In this particular case, the patient’s rapid collapse can be explained by several factors for ACS. First, the narrowing of the intrahepatic vena cava is a typical finding in advanced cirrhosis (Fig. 4). Second, the esophagogastric endoscopy probably increased the IAP through air insufflation and the enteral preparation may also have contributed to the increased pressure. Third, aggressive fluid resuscitation with crystalloids could also have increased extravascular edema in the abdominal compartment with fluid redistribution. Finally, the APP was reduced by a hypotensive state associated with hemorrhagic shock.
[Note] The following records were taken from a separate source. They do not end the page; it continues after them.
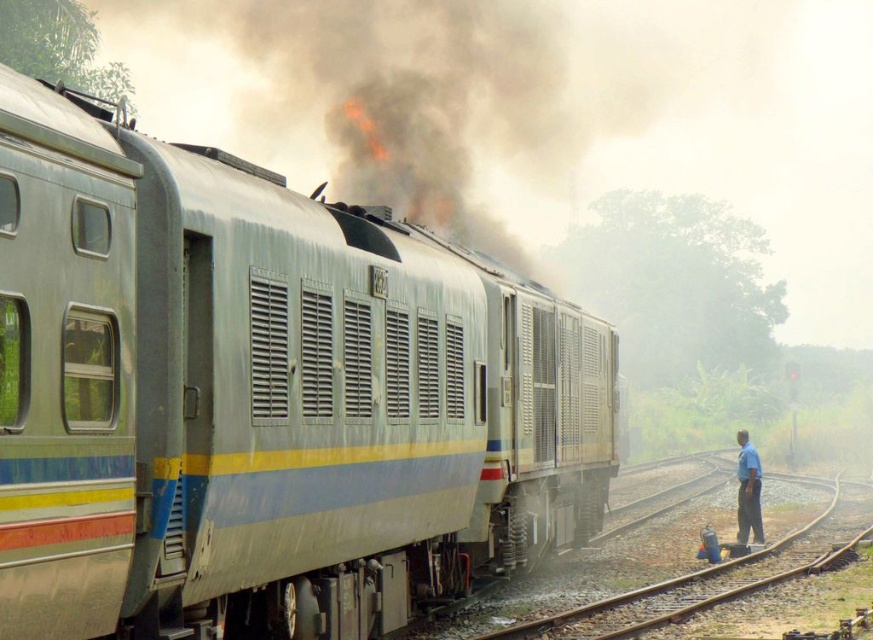 You are a photographer trying to capture the scene of the metallic train at left and the blue shirt at right. Which object should you zoom in on to ensure both fit in the frame without cropping?

The metallic train at left is wider than the blue shirt at right, so you should zoom in on the metallic train at left to ensure both fit in the frame without cropping.

Looking at this image, you are a photographer trying to capture the metallic train at left and the blue shirt at right in a single frame. Based on their heights, which object should you focus on first to ensure both are in the frame?

The metallic train at left is taller than the blue shirt at right, so you should focus on the metallic train at left first to ensure both are in the frame.

You are a photographer standing in the middle of the scene. You want to capture a photo where the metallic train at left is clearly visible in the foreground while also including the blue shirt at right in the background. Is this possible?

Yes, because the metallic train at left is in front of the blue shirt at right, so positioning yourself so the train is closer to the camera while the blue shirt at right remains visible behind it would achieve the desired composition. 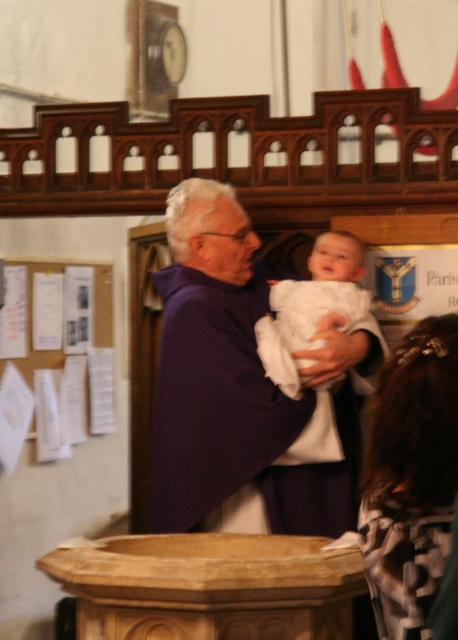 How far apart are purple clothed man at center and white clothed baby at center?

purple clothed man at center and white clothed baby at center are 7.52 inches apart.

The width and height of the screenshot is (458, 640). In order to click on purple clothed man at center in this screenshot , I will do tap(243, 390).

Does point (244, 413) lie behind point (299, 509)?

No.

The height and width of the screenshot is (640, 458). Identify the location of purple clothed man at center. (243, 390). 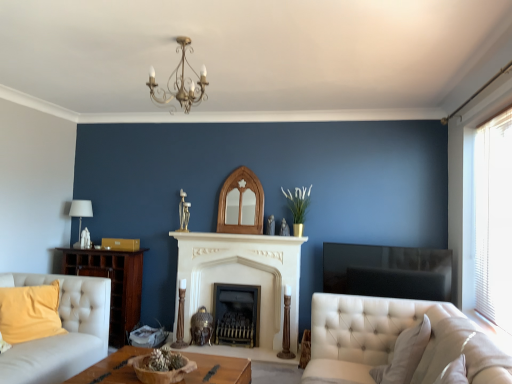 Describe the element at coordinates (494, 219) in the screenshot. I see `white blinds at right` at that location.

What do you see at coordinates (236, 314) in the screenshot?
I see `black matte fireplace at center, which is the second fireplace in left-to-right order` at bounding box center [236, 314].

The image size is (512, 384). Identify the location of velvet yellow pillow at lower left, placed as the 2th pillow when sorted from right to left. (30, 312).

Image resolution: width=512 pixels, height=384 pixels. Describe the element at coordinates (180, 81) in the screenshot. I see `gold metallic chandelier at upper center` at that location.

Find the location of a particular element. The height and width of the screenshot is (384, 512). wooden bowl at center is located at coordinates (218, 370).

The height and width of the screenshot is (384, 512). I want to click on white blinds at right, so click(494, 219).

Considering the relative positions of white blinds at right and black matte fireplace at center, which is the 1th fireplace in right-to-left order, in the image provided, is white blinds at right in front of black matte fireplace at center, which is the 1th fireplace in right-to-left order,?

That is True.

Identify the location of the 2nd fireplace below the white blinds at right (from a real-world perspective). The width and height of the screenshot is (512, 384). (236, 314).

Are white blinds at right and black matte fireplace at center, which is the second fireplace in left-to-right order, making contact?

No, white blinds at right is not with black matte fireplace at center, which is the second fireplace in left-to-right order.

Which of these two, white fabric lampshade at left or white stone fireplace at center, which is the second fireplace in right-to-left order, stands taller?

white stone fireplace at center, which is the second fireplace in right-to-left order.

From the image's perspective, is white fabric lampshade at left positioned above or below white stone fireplace at center, the first fireplace from the left?

white fabric lampshade at left is situated higher than white stone fireplace at center, the first fireplace from the left, in the image.

There is a white fabric lampshade at left. In order to click on the 1st fireplace below it (from the image's perspective) in this screenshot , I will do `click(243, 276)`.

Are gray fabric pillow at lower right, which is the first pillow from right to left, and velvet yellow pillow at lower left, marked as the first pillow in a left-to-right arrangement, far apart?

Yes, gray fabric pillow at lower right, which is the first pillow from right to left, is far from velvet yellow pillow at lower left, marked as the first pillow in a left-to-right arrangement.

Which is in front, point (389, 382) or point (5, 331)?

The point (389, 382) is more forward.

Is velvet yellow pillow at lower left, the second pillow when ordered from front to back, at the back of gray fabric pillow at lower right, arranged as the 1th pillow when viewed from the front?

gray fabric pillow at lower right, arranged as the 1th pillow when viewed from the front, is not turned away from velvet yellow pillow at lower left, the second pillow when ordered from front to back.

Does gray fabric pillow at lower right, which is the 2th pillow from back to front, have a greater height compared to velvet yellow pillow at lower left, placed as the 2th pillow when sorted from right to left?

Yes, gray fabric pillow at lower right, which is the 2th pillow from back to front, is taller than velvet yellow pillow at lower left, placed as the 2th pillow when sorted from right to left.

Is black matte fireplace at center, which is the 1th fireplace in right-to-left order, inside or outside of gray fabric pillow at lower right, acting as the second pillow starting from the left?

black matte fireplace at center, which is the 1th fireplace in right-to-left order, cannot be found inside gray fabric pillow at lower right, acting as the second pillow starting from the left.

Would you consider black matte fireplace at center, which is the second fireplace in left-to-right order, to be distant from gray fabric pillow at lower right, acting as the second pillow starting from the left?

Yes, black matte fireplace at center, which is the second fireplace in left-to-right order, is far from gray fabric pillow at lower right, acting as the second pillow starting from the left.

Which is more to the right, black matte fireplace at center, which is the second fireplace in left-to-right order, or gray fabric pillow at lower right, which is the 2th pillow from back to front?

Positioned to the right is gray fabric pillow at lower right, which is the 2th pillow from back to front.

Consider the image. How much distance is there between black matte fireplace at center, which is the second fireplace in left-to-right order, and gray fabric pillow at lower right, arranged as the 1th pillow when viewed from the front?

1.74 meters.

Considering the relative positions of white stone fireplace at center, which is the second fireplace in right-to-left order, and white marble fireplace at center in the image provided, is white stone fireplace at center, which is the second fireplace in right-to-left order, to the left of white marble fireplace at center from the viewer's perspective?

Yes.

Looking at this image, from the image's perspective, who appears lower, white stone fireplace at center, the first fireplace from the left, or white marble fireplace at center?

white stone fireplace at center, the first fireplace from the left, is shown below in the image.

How different are the orientations of white stone fireplace at center, the first fireplace from the left, and white marble fireplace at center in degrees?

0.62 degrees separate the facing orientations of white stone fireplace at center, the first fireplace from the left, and white marble fireplace at center.

In the scene shown: From a real-world perspective, between white stone fireplace at center, the first fireplace from the left, and white marble fireplace at center, who is vertically lower?

white stone fireplace at center, the first fireplace from the left, from a real-world perspective.

Is point (221, 316) farther from viewer compared to point (437, 304)?

Yes.

From the image's perspective, is black matte fireplace at center, which is the second fireplace in left-to-right order, located above or below white tufted fabric couch at lower right?

Clearly, from the image's perspective, black matte fireplace at center, which is the second fireplace in left-to-right order, is below white tufted fabric couch at lower right.

From a real-world perspective, is black matte fireplace at center, which is the 1th fireplace in right-to-left order, physically located above or below white tufted fabric couch at lower right?

Clearly, from a real-world perspective, black matte fireplace at center, which is the 1th fireplace in right-to-left order, is below white tufted fabric couch at lower right.

Can you confirm if black matte fireplace at center, which is the second fireplace in left-to-right order, is smaller than white tufted fabric couch at lower right?

Correct, black matte fireplace at center, which is the second fireplace in left-to-right order, occupies less space than white tufted fabric couch at lower right.

Considering the relative sizes of black matte fireplace at center, which is the 1th fireplace in right-to-left order, and white fabric lampshade at left in the image provided, is black matte fireplace at center, which is the 1th fireplace in right-to-left order, wider than white fabric lampshade at left?

In fact, black matte fireplace at center, which is the 1th fireplace in right-to-left order, might be narrower than white fabric lampshade at left.

In the image, is black matte fireplace at center, which is the second fireplace in left-to-right order, on the left side or the right side of white fabric lampshade at left?

In the image, black matte fireplace at center, which is the second fireplace in left-to-right order, appears on the right side of white fabric lampshade at left.

Which object is further away from the camera taking this photo, black matte fireplace at center, which is the 1th fireplace in right-to-left order, or white fabric lampshade at left?

white fabric lampshade at left is more distant.

From the white blinds at right, count the 1st fireplace to the left and point to it. Please provide its 2D coordinates.

[(236, 314)]

What are the coordinates of `fireplace that is the 1st one when counting downward from the white fabric lampshade at left (from the image's perspective)` in the screenshot? It's located at (243, 276).

Based on their spatial positions, is wooden bowl at center or white fabric lampshade at left further from gray fabric pillow at lower right, which is the first pillow from right to left?

The object further to gray fabric pillow at lower right, which is the first pillow from right to left, is white fabric lampshade at left.

Which object lies further to the anchor point gold metallic chandelier at upper center, velvet yellow pillow at lower left, acting as the first pillow starting from the back, or white fabric lampshade at left?

The object further to gold metallic chandelier at upper center is white fabric lampshade at left.

Looking at this image, looking at the image, which one is located further to gold metallic chandelier at upper center, white stone fireplace at center, which is the second fireplace in right-to-left order, or white tufted fabric couch at lower right?

white stone fireplace at center, which is the second fireplace in right-to-left order.

Considering their positions, is gray fabric pillow at lower right, which is the 2th pillow from back to front, positioned closer to white fabric lampshade at left than white marble fireplace at center?

white marble fireplace at center is positioned closer to the anchor white fabric lampshade at left.

Considering their positions, is black matte fireplace at center, which is the second fireplace in left-to-right order, positioned closer to velvet yellow pillow at lower left, the second pillow when ordered from front to back, than white fabric lampshade at left?

white fabric lampshade at left.

Estimate the real-world distances between objects in this image. Which object is closer to white blinds at right, velvet yellow pillow at lower left, placed as the 2th pillow when sorted from right to left, or white fabric lampshade at left?

Based on the image, velvet yellow pillow at lower left, placed as the 2th pillow when sorted from right to left, appears to be nearer to white blinds at right.

Looking at the image, which one is located closer to gold metallic chandelier at upper center, white blinds at right or white tufted fabric couch at lower right?

white tufted fabric couch at lower right lies closer to gold metallic chandelier at upper center than the other object.

From the image, which object appears to be farther from white blinds at right, black matte fireplace at center, which is the 1th fireplace in right-to-left order, or white marble fireplace at center?

Based on the image, black matte fireplace at center, which is the 1th fireplace in right-to-left order, appears to be further to white blinds at right.

Identify the location of pillow between white marble fireplace at center and white blinds at right in the horizontal direction. (404, 355).

Image resolution: width=512 pixels, height=384 pixels. Identify the location of window positioned between white tufted fabric couch at lower right and black matte fireplace at center, which is the second fireplace in left-to-right order, from near to far. (494, 219).

The height and width of the screenshot is (384, 512). I want to click on window located between white tufted fabric couch at lower right and white stone fireplace at center, the first fireplace from the left, in the depth direction, so click(494, 219).

Image resolution: width=512 pixels, height=384 pixels. I want to click on table between white tufted fabric couch at lower right and white fabric lampshade at left from front to back, so click(x=218, y=370). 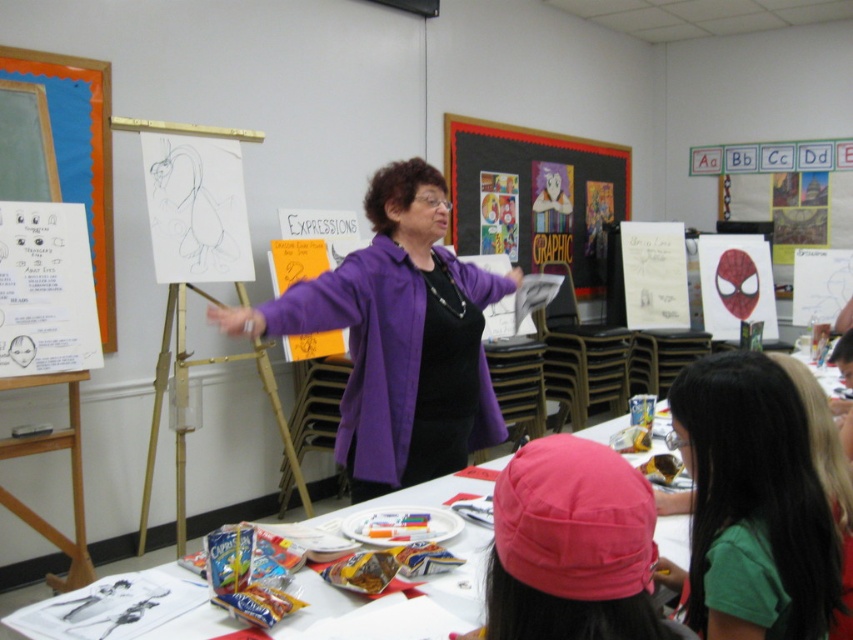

The hemodynamic instability was rapidly reversed via two mechanisms: reduction of the intraluminal and extraluminal content through the NGT drainage and bedside ultrasound-guided paracentesis. The hemorrhage was controlled through embolization of the cecal artery.
In conclusion, as illustrated by this case, ACS is a clinical entity that requires rapid diagnosis and treatment to prevent both short and long-term complications which can be fatal.